- Film poster
- Directed by: Sean Baker
- Written by: Sean Baker
- Produced by: Koorosh Yaraghi
- Starring: David Ari; Henry Beylin; Fred Berman; Darcy Bledsoe;
- Cinematography: Sam Selva
- Edited by: Sean Baker Lannie Lorence
- Production company: Littlefilms
- Release date: August 2000 (B-Movie Film Festival);
- Running time: 82 minutes
- Country: United States
- Language: English
- Budget: $80,000

= Four Letter Words =

2000 film

Four Letter Words (also known as Climax) is a 2000 American comedy film written and directed by Sean Baker in his directorial debut.

==Plot==
A study of the post-adolescent male psyche, the film gives an often humorous but raw unadulterated look at the views, attitudes, and language of young men in the suburban U.S.

== Production ==
Some scenes were filmed in Basking Ridge, New Jersey.

==Reception==
Four Letter Words screened at the SXSW Film Festival in 2001.

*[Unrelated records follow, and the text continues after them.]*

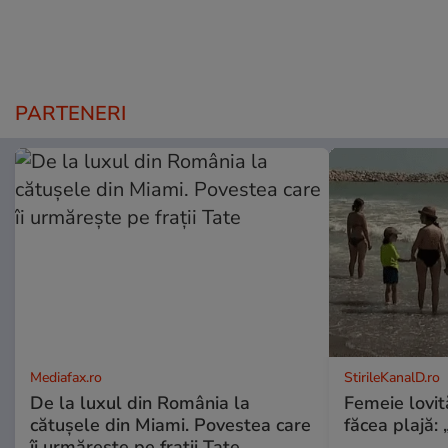
PARTENERI
Mediafax.ro
StirileKanalD.ro
De la luxul din România la
Femeie lovit
cătușele din Miami. Povestea care
făcea plajă: „
îi urmărește pe frații Tate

DVD Talk stated "Although Baker shows a pretty good ear for dialog and a willingness to keep things lively in the editing room, and despite the best efforts of a quality cast, the movie never quite inspires. A bunch of guys standing around a garage talking about porn stars or bong hits may feel important to the filmmaker and might find a cult audience but the filmmaker would be better served finding a more original outlet for his storytelling talents. Still, fans of ultra-indie films might want to give this one a shot. It's got some good qualities and some nice performances."